Perhaps even more important, very low-calorie diets cause rapid initial weight loss, which is associated with long-term success.
“Fast weight loss is better than slow weight loss,” Isaacs told Endocrine Today. “Early weight loss predicts long-term weight loss. Patients with greater initial weight loss lose more weight and keep it off longer than those that lose it slowly. Slow weight loss is frustrating, but fast weight loss is motivating, which keeps the weight going down.”
The minimum duration for a vary low-calorie diet is 2 to 4 weeks; 12-week programs are typical. Isaacs describes the program as a “jump start” to the long-term goal. However, longer programs of 24 to 52 weeks can be safe, Isaacs said. Transitioning back to regular food should occur over 4 to 8 weeks but can be done in a shorter time.

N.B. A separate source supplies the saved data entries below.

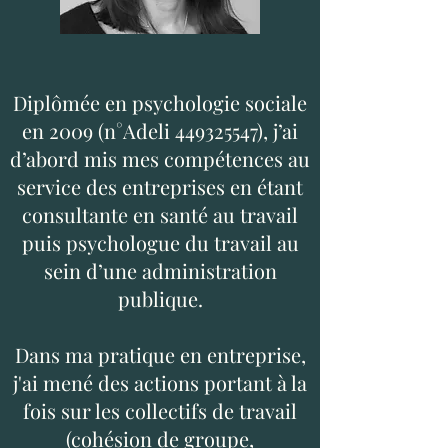
Diplômée en psychologie sociale
en 2009 (n°Adeli
449325547)
, j’ai
d’abord mis mes compétences au
service des entreprises en étant
consultante en santé au travail
puis ps
ychologue du travail au
sein d’une administration
publique.
Dans ma pratique en entreprise,
j'ai mené des actions portant à la
fois sur les collectifs de travail
(cohésion de groupe,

Discussion of long-term weight maintenance begins at the first visit, Isaacs said, and depends on ongoing support and follow-up.
Very low-calorie diets require comprehensive management, including lifestyle modification and health education, coaching and weekly support. Close medical monitoring is also required, Isaacs said.
Contraindications for a very low-calorie diet include renal insufficiency, advanced liver disease, pregnancy or breast-feeding, a recent cardiovascular event, active malignancy, an eating or other severe psychiatric disorder, substance abuse, porphyria or serious medical illness. In addition, Isaacs does not prescribe very low-calorie diets for anyone aged younger than 18 years, but will manage less-extreme low-calorie diets with meal replacements for these patients.
Several medications require adjustment for patients on a very low-calorie diet, including diabetes drugs, beta blockers and other antihypertension drugs, diuretics, warfarin, digoxin and anti-seizure drugs.
For patients with type 2 diabetes, Isaacs stops sulfonylureas and often discontinues all oral diabetes agents on the first day of the very low-calorie diet. Basal and prandial insulins should be reduced by half or more, with continued monitoring, and patients warned about risk for hypoglycemia, Isaacs said. He monitors blood glucose weekly for those taking insulin.
For patients with type 1 diabetes, Isaacs recommends starting with a 10% to 20% reduction in basal insulin.
Anti-obesity drugs can be prescribed in conjunction with a very low-calorie diet at any point in the program, but Isaacs said he prefers to use them after the rapid weight-loss phase when patients are learning to maintain their weight loss.
Compliance is key to success with very low-calorie diets, and so there is high variability in amount of weight loss among patients on these programs, Isaacs said. But patients who stick with the diets can lose substantial amounts; Isaacs said he has had many patients who have lost more than 100 pounds and two patients who lost 200 pounds.
“For the patients who have a lot of weight to lose, this is definitely something to consider,” Isaacs said. “They can lose 15% to 25% of their body weight in 3 to 4 months.” – by Jill Rollet
Isaacs SD. Effective Use of Meal Replacements for LCDs and VLCDs. Presented at: AACE Annual Scientific and Clinical Congress; May 16-20, 2018; Boston.
Disclosure: Issacs reports he has consulted for ABC Television Network and has been a speaker for Novo Nordisk and Orexigen.